Transcribed page contents:
▽
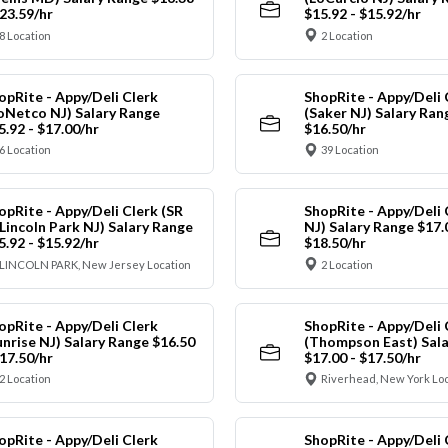
$23.59/hr
$15.92 - $15.92/hr
8 Location
2 Location
opRite - Appy/Deli Clerk
ShopRite - Appy/Deli 
oNetco NJ) Salary Range
(Saker NJ) Salary Ran
5.92 - $17.00/hr
$16.50/hr
6 Location
39 Location
opRite - Appy/Deli Clerk (SR
ShopRite - Appy/Deli 
 Lincoln Park NJ) Salary Range
NJ) Salary Range $17.
5.92 - $15.92/hr
$18.50/hr
LINCOLN PARK, New Jersey Location
2 Location
opRite - Appy/Deli Clerk
ShopRite - Appy/Deli 
unrise NJ) Salary Range $16.50
(Thompson East) Sala
$17.50/hr
$17.00 - $17.50/hr
2 Location
Riverhead, New York Lo
opRite - Appy/Deli Clerk
ShopRite - Appy/Deli 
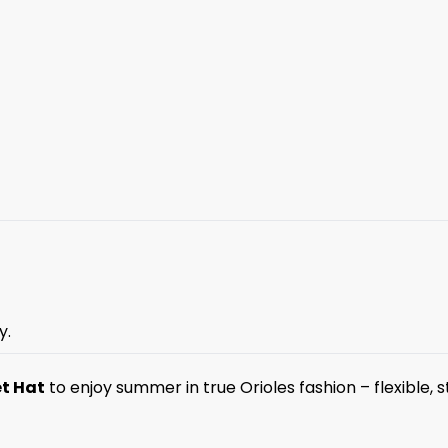
y.
et Hat
to enjoy summer in true Orioles fashion – flexible, st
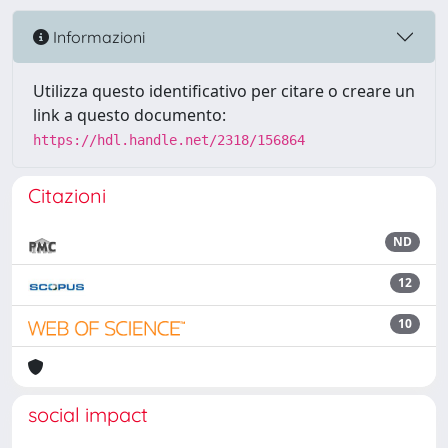
Informazioni
Utilizza questo identificativo per citare o creare un
link a questo documento:
https://hdl.handle.net/2318/156864
Citazioni
ND
12
10
social impact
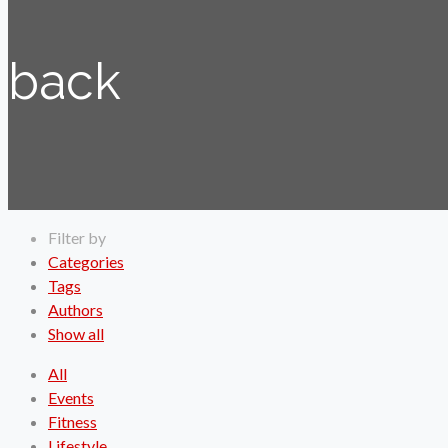
back
Filter by
Categories
Tags
Authors
Show all
All
Events
Fitness
Lifestyle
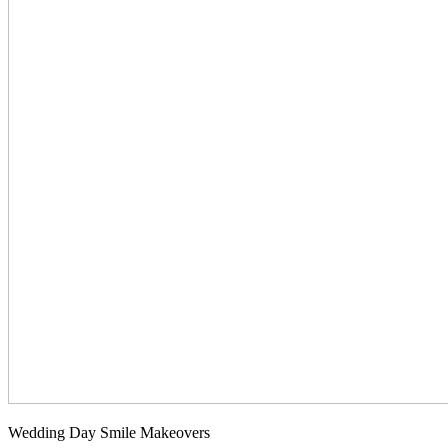
Wedding Day Smile Makeovers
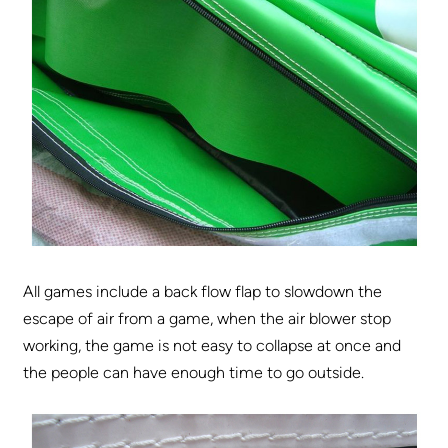
All games include a back flow flap to slowdown the
escape of air from a game, when the air blower stop
working, the game is not easy to collapse at once and
the people can have enough time to go outside.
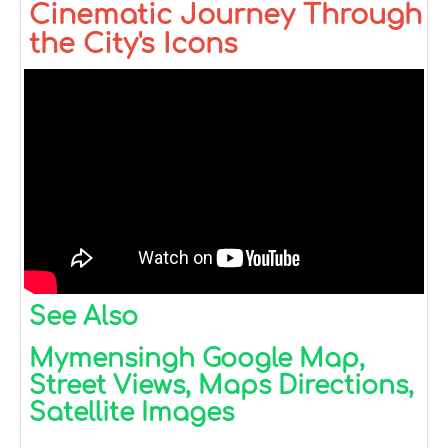
Cinematic Journey Through
the City's Icons
See Also
Mymensingh Google Map,
Street Views, Maps Directions,
Satellite Images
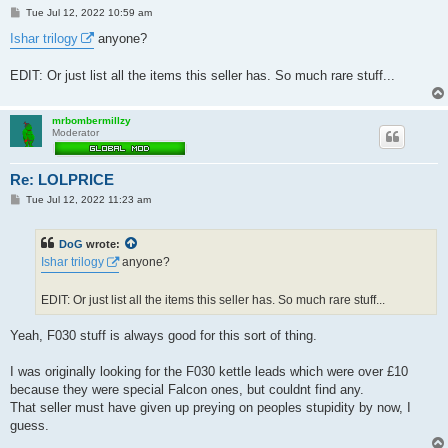
P
Tue Jul 12, 2022 10:59 am
o
s
Ishar trilogy
anyone?
t
EDIT: Or just list all the items this seller has. So much rare stuff...
mrbombermillzy
Moderator
Re: LOLPRICE
P
Tue Jul 12, 2022 11:23 am
o
s
t
DoG
wrote:
Ishar trilogy
anyone?
EDIT: Or just list all the items this seller has. So much rare stuff...
Yeah, F030 stuff is always good for this sort of thing.
I was originally looking for the F030 kettle leads which were over £10
because they were special Falcon ones, but couldnt find any.
That seller must have given up preying on peoples stupidity by now, I
guess.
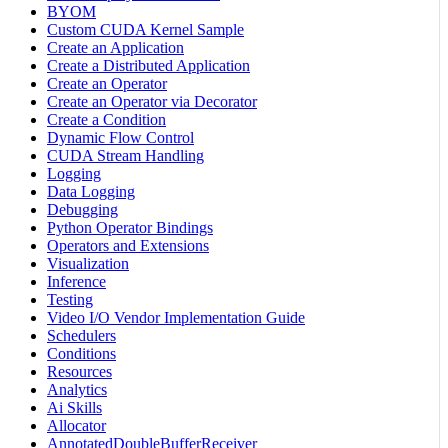
BYOM
Custom CUDA Kernel Sample
Create an Application
Create a Distributed Application
Create an Operator
Create an Operator via Decorator
Create a Condition
Dynamic Flow Control
CUDA Stream Handling
Logging
Data Logging
Debugging
Python Operator Bindings
Operators and Extensions
Visualization
Inference
Testing
Video I/O Vendor Implementation Guide
Schedulers
Conditions
Resources
Analytics
Ai Skills
Allocator
AnnotatedDoubleBufferReceiver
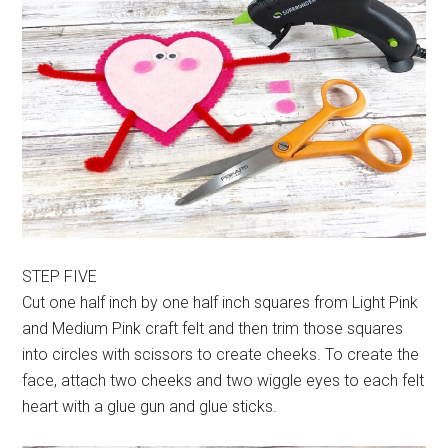
STEP FIVE
Cut one half inch by one half inch squares from Light Pink
and Medium Pink craft felt and then trim those squares
into circles with scissors to create cheeks. To create the
face, attach two cheeks and two wiggle eyes to each felt
heart with a glue gun and glue sticks.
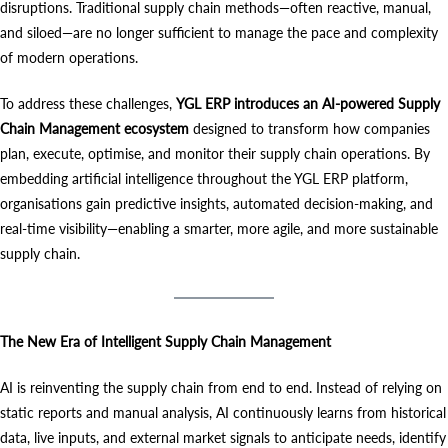
disruptions. Traditional supply chain methods—often reactive, manual,
and siloed—are no longer sufficient to manage the pace and complexity
of modern operations.
To address these challenges,
YGL ERP introduces an AI-powered Supply
Chain Management ecosystem
designed to transform how companies
plan, execute, optimise, and monitor their supply chain operations. By
embedding artificial intelligence throughout the YGL ERP platform,
organisations gain predictive insights, automated decision-making, and
real-time visibility—enabling a smarter, more agile, and more sustainable
supply chain.
The New Era of Intelligent Supply Chain Management
AI is reinventing the supply chain from end to end. Instead of relying on
static reports and manual analysis, AI continuously learns from historical
data, live inputs, and external market signals to anticipate needs, identify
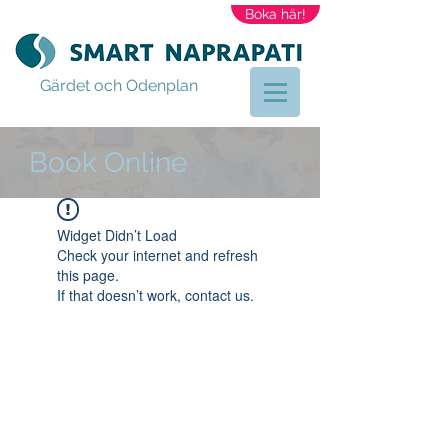
Boka här!
Gärdet och Odenplan
Book Online
Widget Didn’t Load
Check your internet and refresh
this page.
If that doesn’t work, contact us.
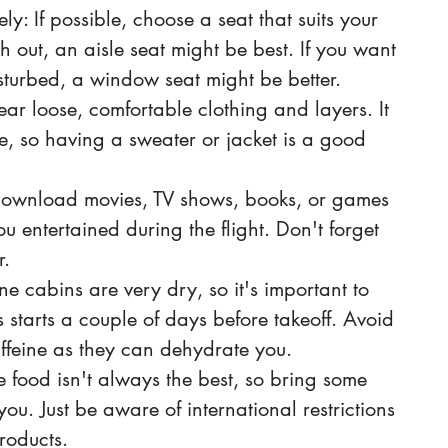
y: If possible, choose a seat that suits your 
tch out, an aisle seat might be best. If you want 
isturbed, a window seat might be better.
ar loose, comfortable clothing and layers. It 
e, so having a sweater or jacket is a good 
 Download movies, TV shows, books, or games 
u entertained during the flight. Don't forget 
. 
e cabins are very dry, so it's important to 
s starts a couple of days before takeoff. Avoid 
ffeine as they can dehydrate you.
 food isn't always the best, so bring some 
you. Just be aware of international restrictions 
oducts. 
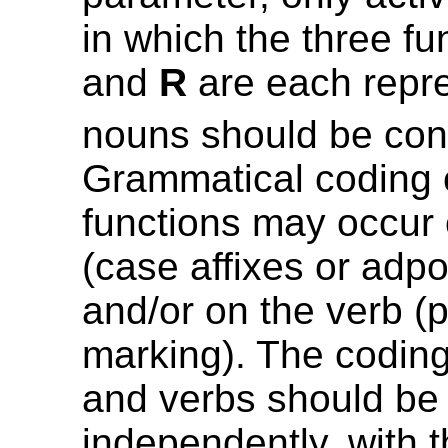
in which the three f
and
R
are each repr
nouns should be con
Grammatical coding 
functions may occur
(case affixes or adpo
and/or on the verb (
marking). The codin
and verbs should be
independently, with 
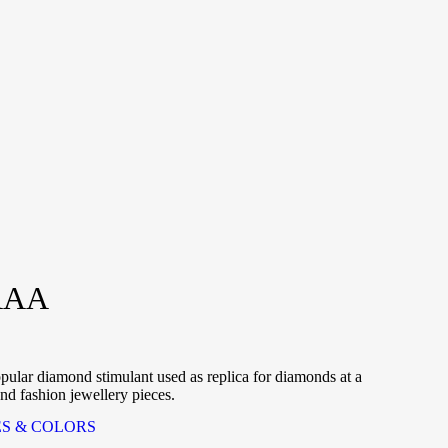
AAA
r diamond stimulant used as replica for diamonds at a
and fashion jewellery pieces.
ES & COLORS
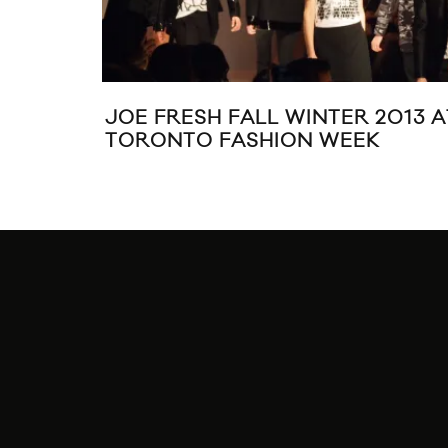
JOE FRESH FALL WINTER 2013 A
TORONTO FASHION WEEK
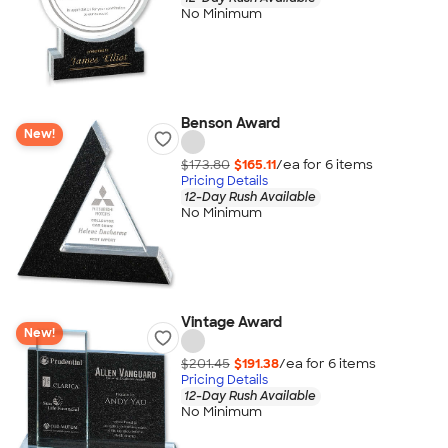
No Minimum
Benson Award
New!
$173.80
$165.11
/ea for
6
item
s
Pricing Details
12-Day Rush Available
No Minimum
Vintage Award
New!
$201.45
$191.38
/ea for
6
item
s
Pricing Details
12-Day Rush Available
No Minimum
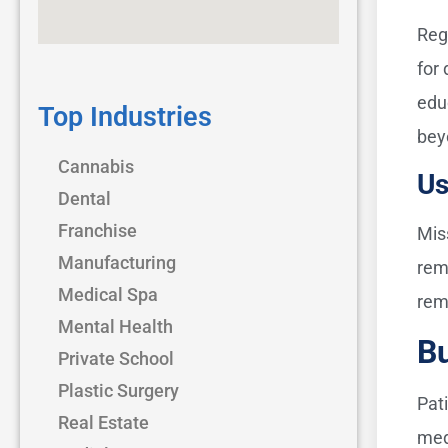
Reg
for
edu
Top Industries
bey
Cannabis
Us
Dental
Franchise
Mis
Manufacturing
rem
Medical Spa
rem
Mental Health
Bu
Private School
Plastic Surgery
Pat
Real Estate
med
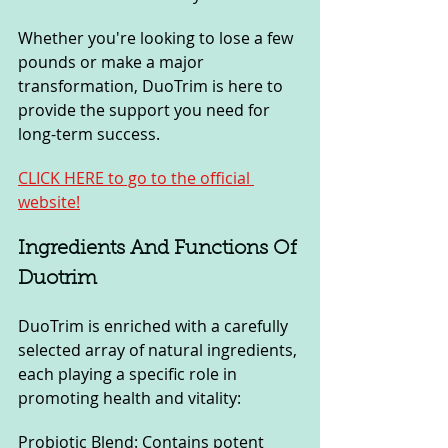
Whether you're looking to lose a few 
pounds or make a major 
transformation, DuoTrim is here to 
provide the support you need for 
long-term success.
CLICK HERE to go to the official 
website!
Ingredients And Functions Of 
Duotrim
DuoTrim is enriched with a carefully 
selected array of natural ingredients, 
each playing a specific role in 
promoting health and vitality:
Probiotic Blend: Contains potent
△
Work item
Having removed the pictures, write out the records exactly as they stand.

Written answer
$23.59/hr
$15.92 - $15.92/hr
8 Location
2 Location
opRite - Appy/Deli Clerk
ShopRite - Appy/Deli 
oNetco NJ) Salary Range
(Saker NJ) Salary Ran
5.92 - $17.00/hr
$16.50/hr
6 Location
39 Location
opRite - Appy/Deli Clerk (SR
ShopRite - Appy/Deli 
 Lincoln Park NJ) Salary Range
NJ) Salary Range $17.
5.92 - $15.92/hr
$18.50/hr
LINCOLN PARK, New Jersey Location
2 Location
opRite - Appy/Deli Clerk
ShopRite - Appy/Deli 
unrise NJ) Salary Range $16.50
(Thompson East) Sala
$17.50/hr
$17.00 - $17.50/hr
2 Location
Riverhead, New York Lo
opRite - Appy/Deli Clerk
ShopRite - Appy/Deli 
y.
et Hat
to enjoy summer in true Orioles fashion – flexible, st
Informazioni
Utilizza questo identificativo per citare o creare un
link a questo documento:
https://hdl.handle.net/2318/156864
Citazioni
ND
12
10
social impact
back
Filter by
Categories
Tags
Authors
Show all
All
Events
Fitness
Lifestyle
Wedding Day Smile Makeovers
All games include a back flow flap to slowdown the
escape of air from a game, when the air blower stop
working, the game is not easy to collapse at once and
the people can have enough time to go outside.
Cinematic Journey Through
the City's Icons
See Also
Mymensingh Google Map,
Street Views, Maps Directions,
Satellite Images
P
Tue Jul 12, 2022 10:59 am
o
s
Ishar trilogy
anyone?
t
EDIT: Or just list all the items this seller has. So much rare stuff...
mrbombermillzy
Moderator
Re: LOLPRICE
P
Tue Jul 12, 2022 11:23 am
o
s
t
DoG
wrote:
Ishar trilogy
anyone?
EDIT: Or just list all the items this seller has. So much rare stuff...
Yeah, F030 stuff is always good for this sort of thing.
I was originally looking for the F030 kettle leads which were over £10
because they were special Falcon ones, but couldnt find any.
That seller must have given up preying on peoples stupidity by now, I
guess.
BYOM
Custom CUDA Kernel Sample
Create an Application
Create a Distributed Application
Create an Operator
Create an Operator via Decorator
Create a Condition
Dynamic Flow Control
CUDA Stream Handling
Logging
Data Logging
Debugging
Python Operator Bindings
Operators and Extensions
Visualization
Inference
Testing
Video I/O Vendor Implementation Guide
Schedulers
Conditions
Resources
Analytics
Ai Skills
Allocator
AnnotatedDoubleBufferReceiver
STEP FIVE
Cut one half inch by one half inch squares from Light Pink
and Medium Pink craft felt and then trim those squares
into circles with scissors to create cheeks. To create the
face, attach two cheeks and two wiggle eyes to each felt
heart with a glue gun and glue sticks.
disruptions. Traditional supply chain methods—often reactive, manual,
and siloed—are no longer sufficient to manage the pace and complexity
of modern operations.
To address these challenges,
YGL ERP introduces an AI-powered Supply
Chain Management ecosystem
designed to transform how companies
plan, execute, optimise, and monitor their supply chain operations. By
embedding artificial intelligence throughout the YGL ERP platform,
organisations gain predictive insights, automated decision-making, and
real-time visibility—enabling a smarter, more agile, and more sustainable
supply chain.
The New Era of Intelligent Supply Chain Management
AI is reinventing the supply chain from end to end. Instead of relying on
static reports and manual analysis, AI continuously learns from historical
data, live inputs, and external market signals to anticipate needs, identify
Boka här!
Gärdet och Odenplan
Book Online
Widget Didn’t Load
Check your internet and refresh
this page.
If that doesn’t work, contact us.
y: If possible, choose a seat that suits your 
tch out, an aisle seat might be best. If you want 
isturbed, a window seat might be better.
ar loose, comfortable clothing and layers. It 
e, so having a sweater or jacket is a good 
 Download movies, TV shows, books, or games 
u entertained during the flight. Don't forget 
. 
e cabins are very dry, so it's important to 
s starts a couple of days before takeoff. Avoid 
ffeine as they can dehydrate you.
 food isn't always the best, so bring some 
you. Just be aware of international restrictions 
oducts. 
in which the three f
and
R
are each repr
nouns should be con
Grammatical coding 
functions may occur
(case affixes or adpo
and/or on the verb (
marking). The codin
and verbs should be
independently, with 
AAA
r diamond stimulant used as replica for diamonds at a
and fashion jewellery pieces.
ES & COLORS
JOE FRESH FALL WINTER 2013 A
TORONTO FASHION WEEK
No Minimum
Benson Award
New!
$173.80
$165.11
/ea for
6
item
s
Pricing Details
12-Day Rush Available
No Minimum
Vintage Award
New!
$201.45
$191.38
/ea for
6
item
s
Pricing Details
12-Day Rush Available
No Minimum
Reg
for
edu
Top Industries
bey
Cannabis
Us
Dental
Franchise
Mis
Manufacturing
rem
Medical Spa
rem
Mental Health
Bu
Private School
Plastic Surgery
Pat
Real Estate
med
Whether you're looking to lose a few 
pounds or make a major 
transformation, DuoTrim is here to 
provide the support you need for 
long-term success.
CLICK HERE to go to the official 
website!
Ingredients And Functions Of 
Duotrim
DuoTrim is enriched with a carefully 
selected array of natural ingredients, 
each playing a specific role in 
promoting health and vitality:
Probiotic Blend: Contains potent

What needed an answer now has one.